Stateful systems, meanwhile, must reckon not only with the ordinary inertia of design and code, and almost always with some set of commitments to interface stability in the form of an API or a data dictionary, but also with masses of stored information whose resistance to change cannot be circumvented in the process of migrating to an improved data model and which may even be incompatible with its constraints and expectations. Throwing out code and going back to the drawing board on the design of some subsystem may not be fun. Throwing out specifications and revising interface contracts is politically fraught at best, but can be done. Throwing out real, useful data just because it happens to omit newly-important properties or irreversibly collapses a distinction revealed to be crucial going forward is out of the question.

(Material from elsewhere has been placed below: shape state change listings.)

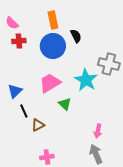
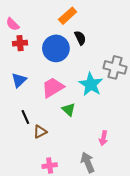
orange rectangle: (53, 20) -> (68, 16), moved, turned 60
blue triangle: (15, 91) -> (19, 80), moved
gray arrow: (96, 154) -> (88, 162), moved

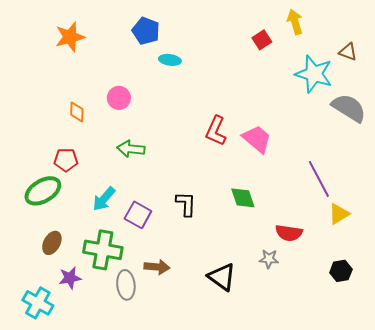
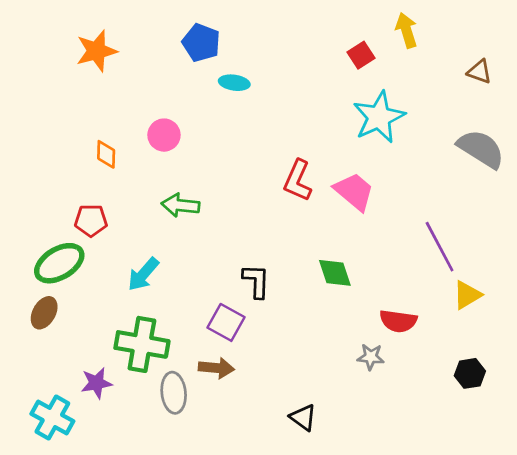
cyan star: (314, 74) -> (379, 117), moved, turned 30
purple square: (138, 215) -> (226, 322), moved
brown ellipse: (52, 243) -> (44, 313), moved
black triangle: (222, 277) -> (303, 417), moved, size x0.7

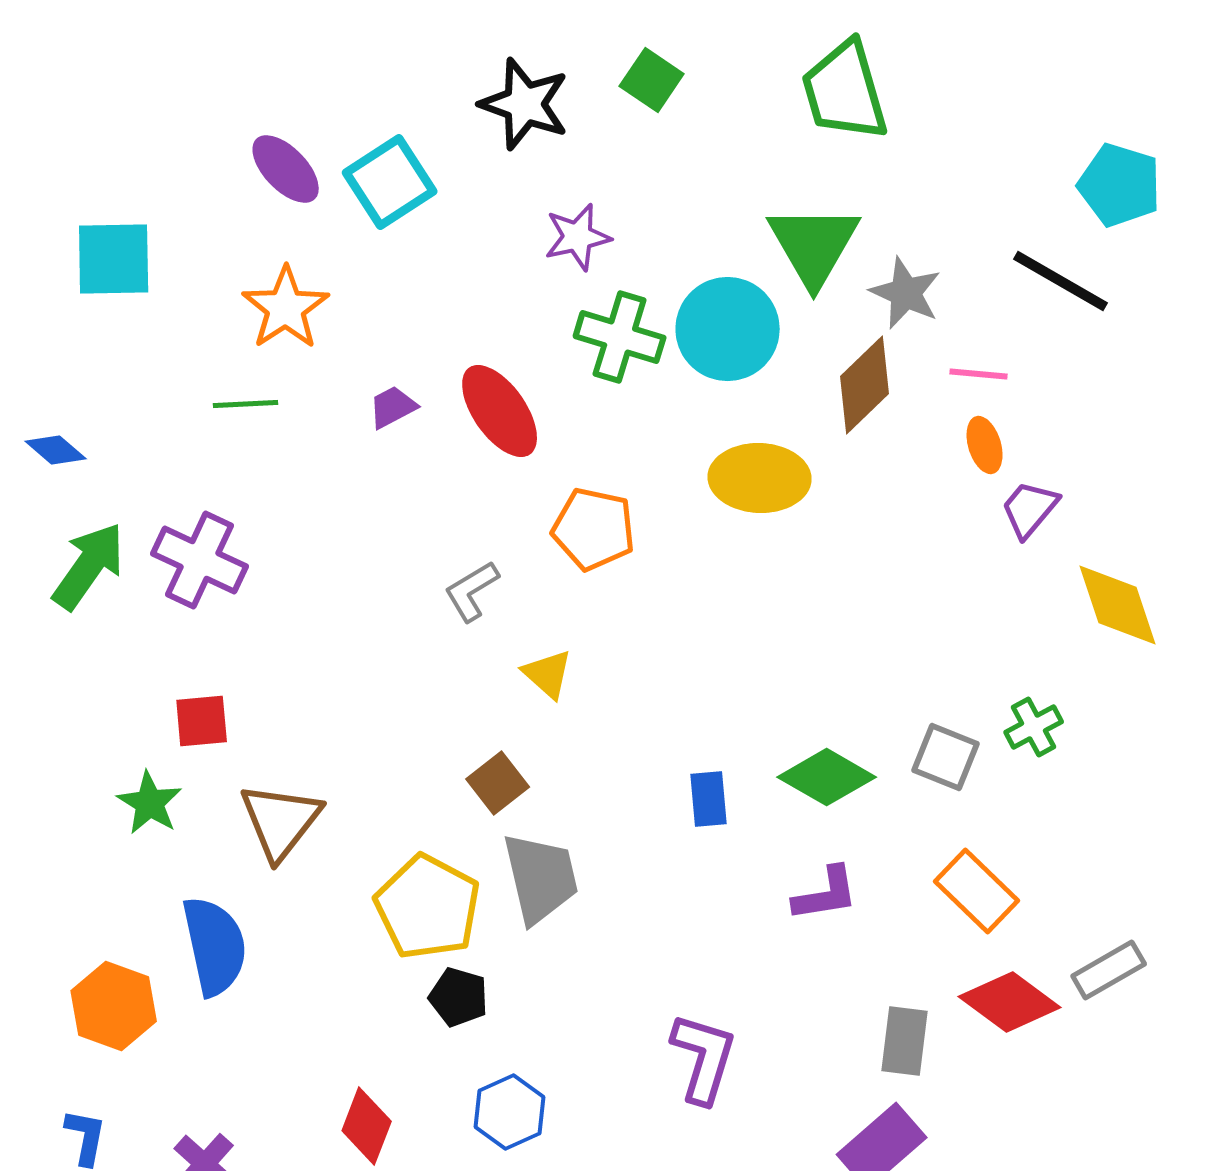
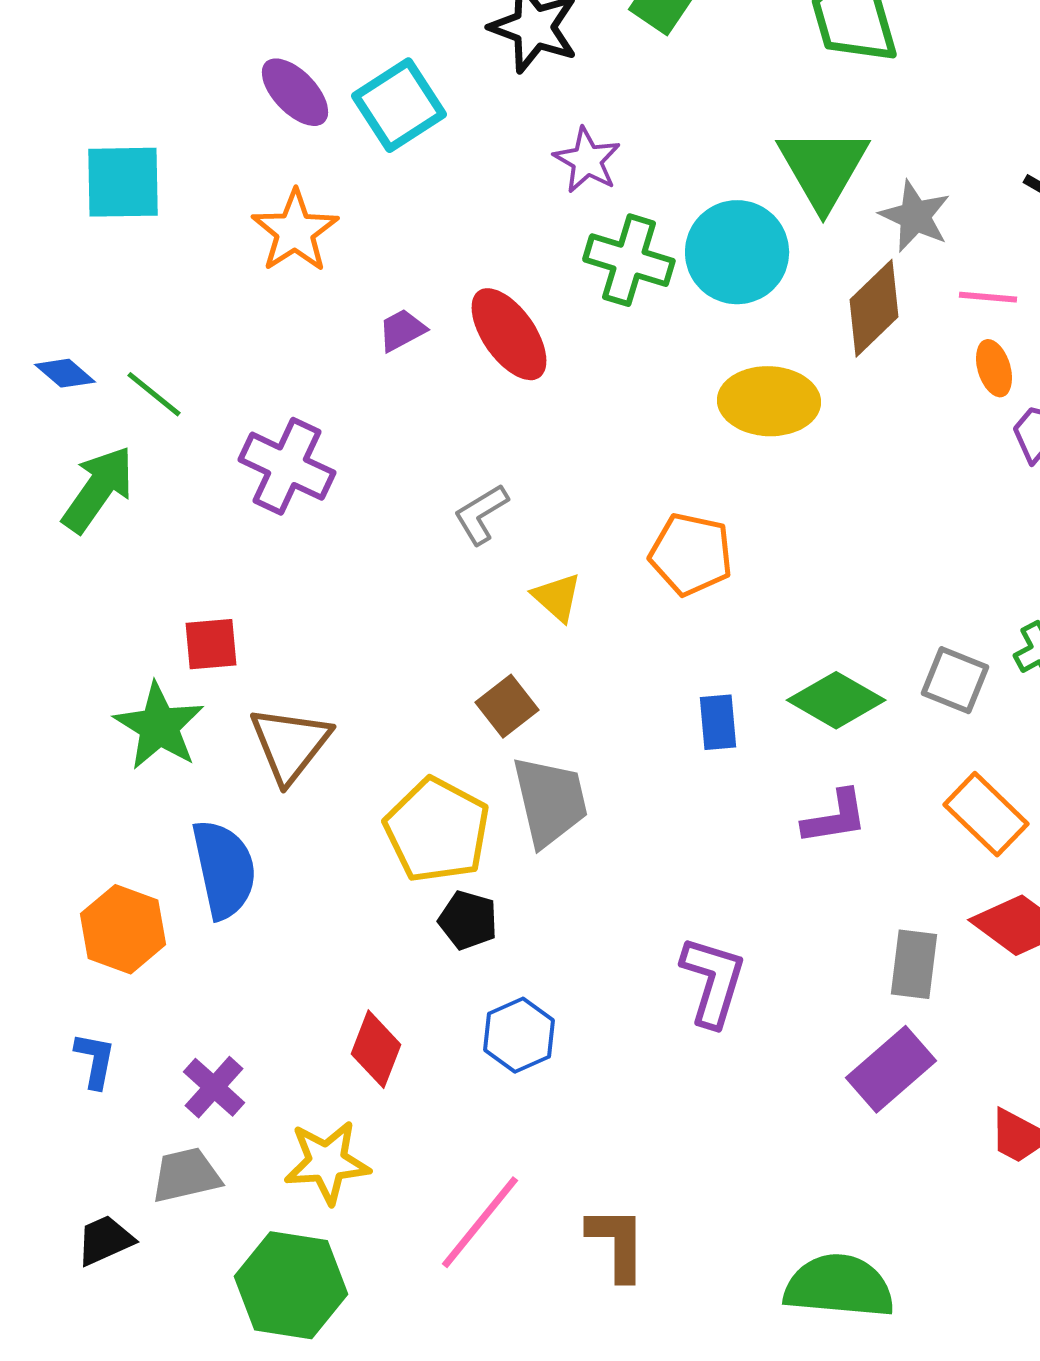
purple star: (578, 237) -> (587, 160), turned -30
green line: (246, 404) -> (154, 394), moved, turned 42
orange pentagon: (594, 529) -> (691, 554), moved
purple cross: (200, 560) -> (287, 466), moved
green star: (150, 803) -> (159, 726), size x1.4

Iteration remains one of our most helpful methodological tools for its emphasis on controlled traversal and regular fitness checkpoints, but when even seemingly minor decisions can be impossible to reverse, a practice focused on iterating over more-but-smaller decisions exists in tension with the nature of the work. It's not merely that, in order to prepare for the next ascent, the system's maintainers have to haul the whole thing down into a valley instead of leaving the dead weight of outdated models and specifications behind. The valley is also flooded, a tide of precious and obstinate information washing across the landscape, pulling our careful descent off-course, blocking our access to certain peaks, and obscuring the terrain below.

Where are our boats?

1: How is software fitness determined? Satisfaction of explicit user needs; ease of use; reliability; consistency; conceptual simplicity for user and for developer. Really, it's all user needs, one way or another: for a software system to satisfy the explicit needs, it implicitly must also be convenient, reliable, consistent, and not more complicated than the problem. In the absence of an agreed "done" state, it must also admit further modification. The success of "worse is better" only shows that simplicity for developers beats consistency (in the sense of fidelity to a complex problem space) in a fair fight, or, if you're on the side of "better", that you don't get a fair fight.